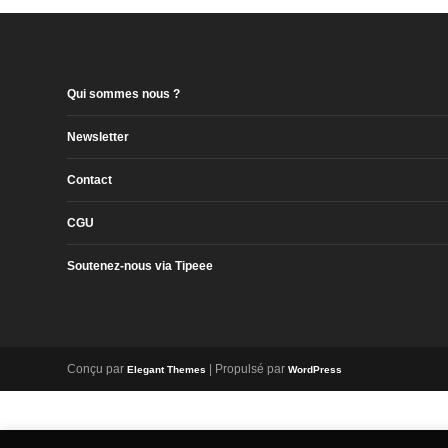
Qui sommes nous ?
Newsletter
Contact
CGU
Soutenez-nous via Tipeee
Conçu par
| Propulsé par
Elegant Themes
WordPress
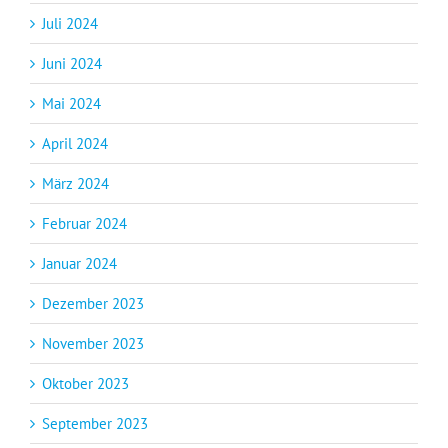
Juli 2024
Juni 2024
Mai 2024
April 2024
März 2024
Februar 2024
Januar 2024
Dezember 2023
November 2023
Oktober 2023
September 2023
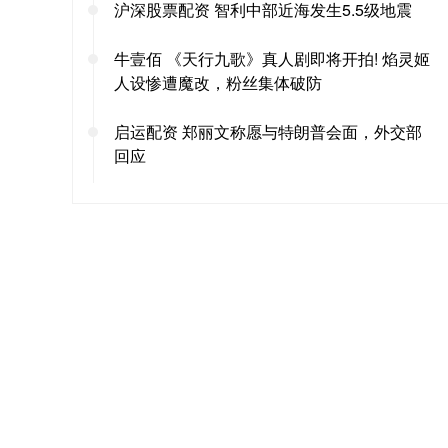
沪深股票配资 智利中部近海发生5.5级地震
牛壹佰 《天行九歌》真人剧即将开拍! 焰灵姬
人设惨遭魔改，粉丝集体破防
启运配资 郑丽文称愿与特朗普会面，外交部
回应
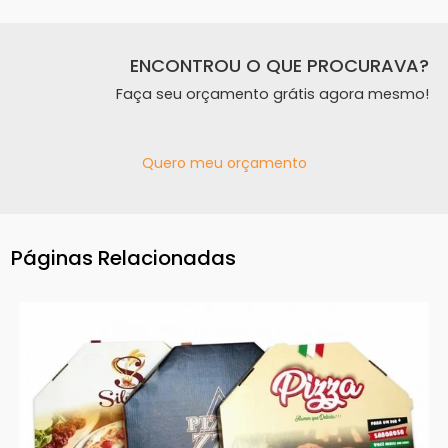
ENCONTROU O QUE PROCURAVA?
Faça seu orçamento grátis agora mesmo!
Quero meu orçamento
Páginas Relacionadas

*****

Try it: Where the word "orçamento" is present in a line of the listing, copy that line.

Your solution:
Faça seu orçamento grátis agora mesmo!
Quero meu orçamento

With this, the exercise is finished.